Texas Scorecard by Travis Morgan | October 3, 2025
Multiple map experts took the stand but faltered under the State’s cross-examination.EL PASO—The testimony from Democrat plaintiffs’ expert witnesses in Texas’ 2025 redistricting trial has begun to unravel, as cross-examination revealed glaring flaws in their analyses and conclusions on Friday.
Plaintiffs suing over the congressional maps include the League of United Latin American Citizens (LULAC), the National Association for the Advancement of Colored People (NAACP), the Mexican American Legal Defense and Educational Fund (MALDEF), and the Mexican American Legislative Caucus (MALC).
David Ely, a California-based expert in demographic and map analysis, took the stand at the close of day 2 on Thursday to allege Texas lawmakers considered race while drawing new congressional districts earlier this year.
The new districts include five GOP-opportunity seats, which Republicans could pick up in the 2026 midterm elections if the map stands.
According to Ely, several of the newly drawn districts included a roughly 51 percent Hispanic or black Citizen Voting Age Population (CVAP)—a level he claimed could not have been reached without deliberate racial targeting.
Friday morning, Ely returned to the stand to face continued cross-examination. State attorneys wasted no time exposing weaknesses in his argument.
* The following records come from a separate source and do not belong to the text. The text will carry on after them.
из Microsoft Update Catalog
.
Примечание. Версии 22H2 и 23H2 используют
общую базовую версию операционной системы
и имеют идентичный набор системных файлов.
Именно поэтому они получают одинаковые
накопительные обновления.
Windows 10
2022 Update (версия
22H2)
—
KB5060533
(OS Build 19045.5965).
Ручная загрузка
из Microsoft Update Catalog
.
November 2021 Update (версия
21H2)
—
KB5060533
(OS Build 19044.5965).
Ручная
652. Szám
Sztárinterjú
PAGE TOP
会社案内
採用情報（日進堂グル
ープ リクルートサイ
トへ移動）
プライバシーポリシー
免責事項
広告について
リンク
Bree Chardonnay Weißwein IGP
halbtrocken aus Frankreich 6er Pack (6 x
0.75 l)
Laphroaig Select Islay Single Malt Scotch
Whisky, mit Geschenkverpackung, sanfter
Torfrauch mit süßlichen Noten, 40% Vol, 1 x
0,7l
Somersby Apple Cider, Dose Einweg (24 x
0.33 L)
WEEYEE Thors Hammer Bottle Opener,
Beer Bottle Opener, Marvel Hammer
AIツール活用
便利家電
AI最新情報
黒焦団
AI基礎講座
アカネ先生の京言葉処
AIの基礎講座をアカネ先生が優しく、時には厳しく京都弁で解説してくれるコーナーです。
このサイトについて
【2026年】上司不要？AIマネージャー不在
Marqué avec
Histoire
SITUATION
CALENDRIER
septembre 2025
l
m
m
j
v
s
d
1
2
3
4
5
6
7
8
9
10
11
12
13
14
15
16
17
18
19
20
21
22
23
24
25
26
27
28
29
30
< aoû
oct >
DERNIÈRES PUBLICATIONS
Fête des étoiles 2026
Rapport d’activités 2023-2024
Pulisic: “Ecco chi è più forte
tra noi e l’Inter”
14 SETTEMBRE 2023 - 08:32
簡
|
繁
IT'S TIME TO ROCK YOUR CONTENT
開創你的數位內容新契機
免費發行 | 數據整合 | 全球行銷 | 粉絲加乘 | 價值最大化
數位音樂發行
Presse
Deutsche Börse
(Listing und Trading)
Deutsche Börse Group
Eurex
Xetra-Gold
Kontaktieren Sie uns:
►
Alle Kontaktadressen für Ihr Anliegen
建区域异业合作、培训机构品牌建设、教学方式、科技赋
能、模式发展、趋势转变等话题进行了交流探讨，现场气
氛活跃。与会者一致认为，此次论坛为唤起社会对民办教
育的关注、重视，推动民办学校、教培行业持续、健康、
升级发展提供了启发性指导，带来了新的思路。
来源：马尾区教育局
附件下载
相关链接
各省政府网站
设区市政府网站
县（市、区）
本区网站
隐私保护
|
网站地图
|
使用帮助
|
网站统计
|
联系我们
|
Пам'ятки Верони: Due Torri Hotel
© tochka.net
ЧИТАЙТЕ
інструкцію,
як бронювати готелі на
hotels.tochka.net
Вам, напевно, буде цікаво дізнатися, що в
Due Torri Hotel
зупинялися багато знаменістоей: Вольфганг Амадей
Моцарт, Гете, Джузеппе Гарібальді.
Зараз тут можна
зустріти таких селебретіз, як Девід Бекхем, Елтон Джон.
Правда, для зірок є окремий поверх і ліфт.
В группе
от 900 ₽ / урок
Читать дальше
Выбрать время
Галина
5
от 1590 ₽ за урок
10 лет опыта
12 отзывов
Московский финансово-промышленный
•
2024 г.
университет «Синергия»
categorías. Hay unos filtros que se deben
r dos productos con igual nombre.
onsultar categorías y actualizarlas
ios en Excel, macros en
The Partisan vs. Race DistinctionOne of the State’s attorneys, Will Thompson, presented a striking counterexample: a series of maps created and used by Ely himself in another case—which Ely testified were drawn “blind” to race. These “race-neutral” maps nonetheless produced districts with around 50 percent black CVAP, and one with a precisely 51 percent black CVAP, undermining two key elements of plaintiffs’ case:
• First, that racial percentages at or near 51 percent strongly imply intentional racial gerrymandering.
• Second, that the outcome could only be explained by conscious racial targeting.
Thompson also pressed the issue of partisan data—a factor conspicuously absent from Ely’s analysis.
While Ely accused the Legislature of “racially” designing districts, he admitted he never accounted for partisan voting behavior, even though race and partisanship often overlap in Texas.
To make their case, Plaintiffs must show that district lines correlate more closely to race than to party affiliation in order to prove unconstitutional racial gerrymandering.